— WHAT TO PRODUCE —
Transcribe all the entries word for word, but omit the images.

— SUPPLIED MATERIAL —
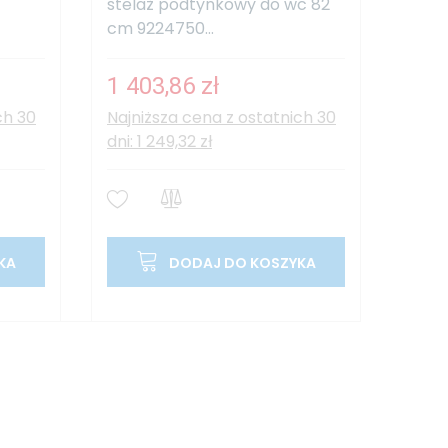
stelaż podtynkowy do wc 82
cm 9224750...
1 403,86 zł
ch 30
Najniższa cena z ostatnich 30
dni: 1 249,32 zł
KA
DODAJ DO KOSZYKA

— FINISHED TASK —
stelaż podtynkowy do wc 82
cm 9224750...
1 403,86 zł
ch 30
Najniższa cena z ostatnich 30
dni: 1 249,32 zł
KA
DODAJ DO KOSZYKA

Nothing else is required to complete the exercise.